Since last September with my first data request to the Bureau of Criminal Apprehension, I have been finding out more and more how the agency has been very secretive to keep from the public and policymakers information. Information that the public and policymakers have a right to have.

What we Minnesotans have found out since last last fall is that the Bureau since 2005 has spent hundreds of thousands of public dollars on devices that can locate and pinpoint individuals very precisely. Through data requests and the media we have found out that these devices have been used hundreds of times by the Bureau and local law enforcement agencies. These devices have also collected data on innocent people who may be in the area of the suspect that law enforcement targets.

I went through hundreds of pages of the Bureau’s inactive criminal investigative files where the Kingfish/Stingray has been used. I leave after reviewing the files a feeling the Bureau makes it an utmost priority to leave as little as one can any mention of these devices.

Even though the Bureau continues in its realm of secrecy on the spy cell devices, they responded to a request I made a couple of weeks ago.

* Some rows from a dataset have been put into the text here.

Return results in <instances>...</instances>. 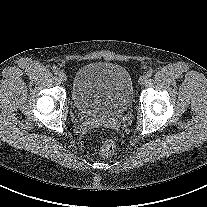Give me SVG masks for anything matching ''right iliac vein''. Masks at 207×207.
<instances>
[{
    "label": "right iliac vein",
    "mask_w": 207,
    "mask_h": 207,
    "mask_svg": "<svg viewBox=\"0 0 207 207\" xmlns=\"http://www.w3.org/2000/svg\"><path fill=\"white\" fill-rule=\"evenodd\" d=\"M58 78H59L61 81H63V82H65V81L67 80V76H66V74H65L64 72H60V73L58 74Z\"/></svg>",
    "instance_id": "obj_1"
}]
</instances>
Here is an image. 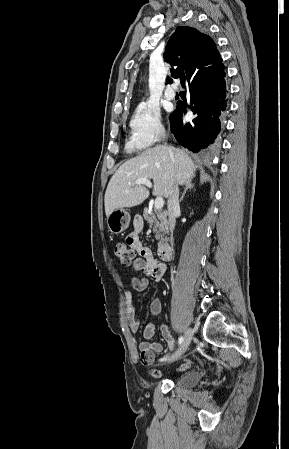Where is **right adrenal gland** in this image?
<instances>
[{
  "label": "right adrenal gland",
  "instance_id": "right-adrenal-gland-1",
  "mask_svg": "<svg viewBox=\"0 0 289 449\" xmlns=\"http://www.w3.org/2000/svg\"><path fill=\"white\" fill-rule=\"evenodd\" d=\"M193 188H194V184L192 183V181H190V180H189V181H186V183H185V189H184V192L182 193V196H181L179 202H182V200H183V198H184L186 192H187L189 189H193Z\"/></svg>",
  "mask_w": 289,
  "mask_h": 449
}]
</instances>
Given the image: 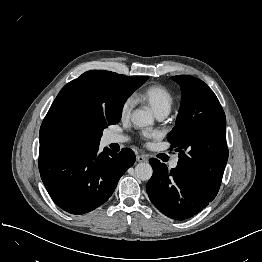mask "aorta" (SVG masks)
I'll return each mask as SVG.
<instances>
[{
	"mask_svg": "<svg viewBox=\"0 0 262 262\" xmlns=\"http://www.w3.org/2000/svg\"><path fill=\"white\" fill-rule=\"evenodd\" d=\"M132 123L137 127H147L153 124L154 119L151 112L143 109H136L132 113ZM153 170L149 163H139L135 167V177L141 181H148L152 176Z\"/></svg>",
	"mask_w": 262,
	"mask_h": 262,
	"instance_id": "aorta-1",
	"label": "aorta"
}]
</instances>
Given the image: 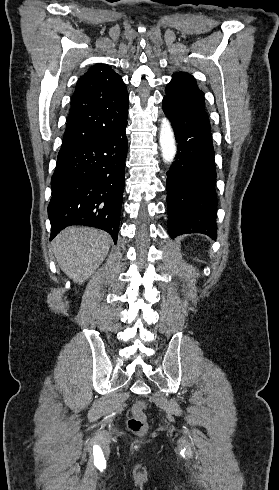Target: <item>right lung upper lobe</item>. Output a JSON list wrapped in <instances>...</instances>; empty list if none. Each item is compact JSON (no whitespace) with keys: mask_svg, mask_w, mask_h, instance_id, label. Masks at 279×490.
Returning a JSON list of instances; mask_svg holds the SVG:
<instances>
[{"mask_svg":"<svg viewBox=\"0 0 279 490\" xmlns=\"http://www.w3.org/2000/svg\"><path fill=\"white\" fill-rule=\"evenodd\" d=\"M128 103L121 76L106 65L93 66L76 84L60 151L99 139L127 123Z\"/></svg>","mask_w":279,"mask_h":490,"instance_id":"right-lung-upper-lobe-1","label":"right lung upper lobe"}]
</instances>
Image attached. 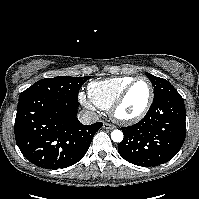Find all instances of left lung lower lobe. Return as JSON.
I'll return each instance as SVG.
<instances>
[{
  "label": "left lung lower lobe",
  "mask_w": 199,
  "mask_h": 199,
  "mask_svg": "<svg viewBox=\"0 0 199 199\" xmlns=\"http://www.w3.org/2000/svg\"><path fill=\"white\" fill-rule=\"evenodd\" d=\"M186 111L180 94L153 101L146 116L137 124L122 127L119 154L126 161L154 167L173 158L181 149L186 134Z\"/></svg>",
  "instance_id": "0a47b994"
}]
</instances>
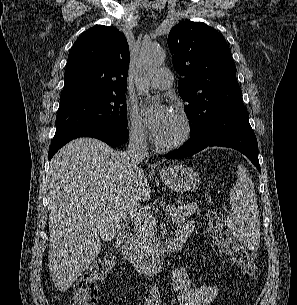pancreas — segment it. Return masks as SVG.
Segmentation results:
<instances>
[{
  "instance_id": "pancreas-1",
  "label": "pancreas",
  "mask_w": 297,
  "mask_h": 305,
  "mask_svg": "<svg viewBox=\"0 0 297 305\" xmlns=\"http://www.w3.org/2000/svg\"><path fill=\"white\" fill-rule=\"evenodd\" d=\"M193 214L200 216V209L197 203L192 202L178 207L171 206L170 215L175 224L184 223ZM134 242L137 250L145 256L154 254L160 243L156 236V223L150 214L141 216L134 221Z\"/></svg>"
}]
</instances>
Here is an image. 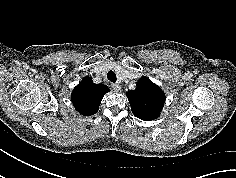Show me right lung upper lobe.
Segmentation results:
<instances>
[{"label": "right lung upper lobe", "instance_id": "cb5924a9", "mask_svg": "<svg viewBox=\"0 0 236 178\" xmlns=\"http://www.w3.org/2000/svg\"><path fill=\"white\" fill-rule=\"evenodd\" d=\"M107 92H109L107 86L94 84L90 77H84L74 88L71 100L80 114L89 116L98 112L102 98Z\"/></svg>", "mask_w": 236, "mask_h": 178}]
</instances>
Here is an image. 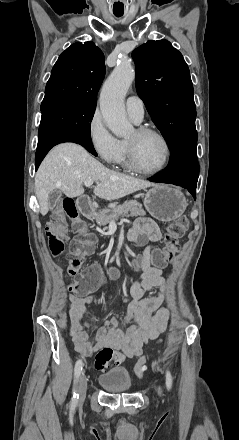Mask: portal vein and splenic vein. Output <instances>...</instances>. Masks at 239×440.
<instances>
[{"mask_svg": "<svg viewBox=\"0 0 239 440\" xmlns=\"http://www.w3.org/2000/svg\"><path fill=\"white\" fill-rule=\"evenodd\" d=\"M92 184H93L92 180H87V182H84V186H86V188H90Z\"/></svg>", "mask_w": 239, "mask_h": 440, "instance_id": "18ae733b", "label": "portal vein and splenic vein"}]
</instances>
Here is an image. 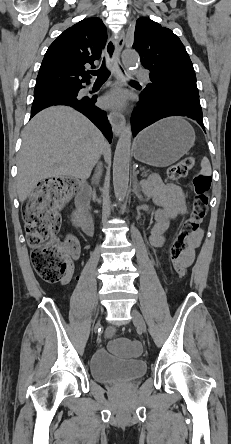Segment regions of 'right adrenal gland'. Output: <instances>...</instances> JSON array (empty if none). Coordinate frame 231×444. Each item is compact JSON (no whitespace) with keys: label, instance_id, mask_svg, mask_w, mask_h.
Instances as JSON below:
<instances>
[{"label":"right adrenal gland","instance_id":"2a0ac1e0","mask_svg":"<svg viewBox=\"0 0 231 444\" xmlns=\"http://www.w3.org/2000/svg\"><path fill=\"white\" fill-rule=\"evenodd\" d=\"M101 175H102V165H101V163H99L97 166V172L94 175V177L92 178V184L98 183L101 178Z\"/></svg>","mask_w":231,"mask_h":444}]
</instances>
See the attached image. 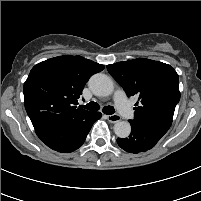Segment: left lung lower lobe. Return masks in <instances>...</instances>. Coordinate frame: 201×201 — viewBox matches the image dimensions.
I'll use <instances>...</instances> for the list:
<instances>
[{
  "label": "left lung lower lobe",
  "mask_w": 201,
  "mask_h": 201,
  "mask_svg": "<svg viewBox=\"0 0 201 201\" xmlns=\"http://www.w3.org/2000/svg\"><path fill=\"white\" fill-rule=\"evenodd\" d=\"M131 133L128 138H118V145L125 151L137 154L152 149L168 131L157 125L138 124L130 121Z\"/></svg>",
  "instance_id": "0a47b994"
}]
</instances>
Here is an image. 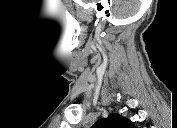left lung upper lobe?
<instances>
[{
    "mask_svg": "<svg viewBox=\"0 0 177 128\" xmlns=\"http://www.w3.org/2000/svg\"><path fill=\"white\" fill-rule=\"evenodd\" d=\"M95 128H134V124L127 118L122 117L117 113L110 114L107 118L98 120Z\"/></svg>",
    "mask_w": 177,
    "mask_h": 128,
    "instance_id": "1",
    "label": "left lung upper lobe"
}]
</instances>
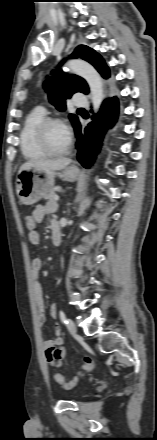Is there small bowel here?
<instances>
[{"label": "small bowel", "mask_w": 157, "mask_h": 440, "mask_svg": "<svg viewBox=\"0 0 157 440\" xmlns=\"http://www.w3.org/2000/svg\"><path fill=\"white\" fill-rule=\"evenodd\" d=\"M55 210H56V204L54 202H48L43 205H38L34 209L32 215L38 224L43 221L46 214H51L55 212ZM54 226H58V223L55 220H52L51 228ZM28 237H29V241L33 245H37L40 241V235L37 230L29 232ZM31 267H32V279L34 281L35 299L37 305L38 324L40 327H42L45 323L46 306L43 297L42 287L41 284L39 283V273L42 267L41 259L39 257L34 258L32 260ZM51 315L54 318L57 316V306L55 304L51 307ZM55 333H56V338L44 341L43 345L45 349V356L48 363L53 366H60L62 360L66 357V350L62 348L63 355L60 358H56L50 353L52 348L56 346L61 347L63 343V339L61 337V328L58 324L55 326Z\"/></svg>", "instance_id": "obj_1"}]
</instances>
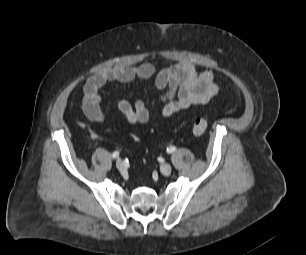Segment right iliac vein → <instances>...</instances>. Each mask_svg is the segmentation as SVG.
<instances>
[{"label": "right iliac vein", "mask_w": 306, "mask_h": 255, "mask_svg": "<svg viewBox=\"0 0 306 255\" xmlns=\"http://www.w3.org/2000/svg\"><path fill=\"white\" fill-rule=\"evenodd\" d=\"M116 167L118 170L123 171L125 169V163L121 159H117Z\"/></svg>", "instance_id": "63e3f726"}]
</instances>
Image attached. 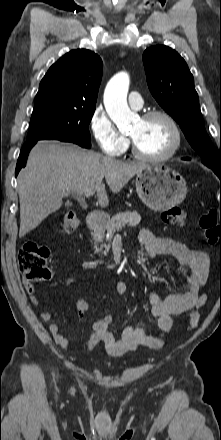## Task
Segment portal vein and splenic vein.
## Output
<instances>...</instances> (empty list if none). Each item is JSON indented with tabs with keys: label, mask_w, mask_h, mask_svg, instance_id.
Listing matches in <instances>:
<instances>
[{
	"label": "portal vein and splenic vein",
	"mask_w": 221,
	"mask_h": 440,
	"mask_svg": "<svg viewBox=\"0 0 221 440\" xmlns=\"http://www.w3.org/2000/svg\"><path fill=\"white\" fill-rule=\"evenodd\" d=\"M94 194V191H88L86 193H84V197H90Z\"/></svg>",
	"instance_id": "18ae733b"
}]
</instances>
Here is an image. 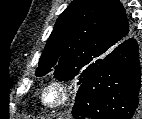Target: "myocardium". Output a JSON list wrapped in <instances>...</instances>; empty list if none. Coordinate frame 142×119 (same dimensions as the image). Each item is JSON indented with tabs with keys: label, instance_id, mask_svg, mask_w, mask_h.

The data request was based on the following facts. The Bureau uses the Stingray/Kingfish for their investigative purposes. Per the BCA inactive criminal investigations I reviewed the devices were only used a handful of times. On the other hand, the Bureau borrows/arranges for its use to other law enforcement agencies. The devices are used “roughly” 100 times a year per their spokesperson. (April 23, 2014—–“Senate passes phone surveillance bill” Politics in Minnesota)

I asked for documentation in the borrowing/arranging behavior in the use of the Bureau’s Stingray/Kingfish by other Minnesota law enforcement agencies. The use of these devices by other agencies in the “surveillance” of Minnesotans in my estimation is several hundred times since 2008. What I got in response from the Bureau last week was this:

“Mr. Neumeister,

I am writing to follow-upon this request.

The information you reference is an estimation based on the current number of times we believe we have used this equipment and not a firm or exact number. We have no documentation regarding the times we have utilized our cellular exploitation equipment for an outside agency.

Thus, we have no further data responsive to your request at this time.

Based on the increased level of interest in this technology we are in currently assessing how we document the use of this technology in future cases.”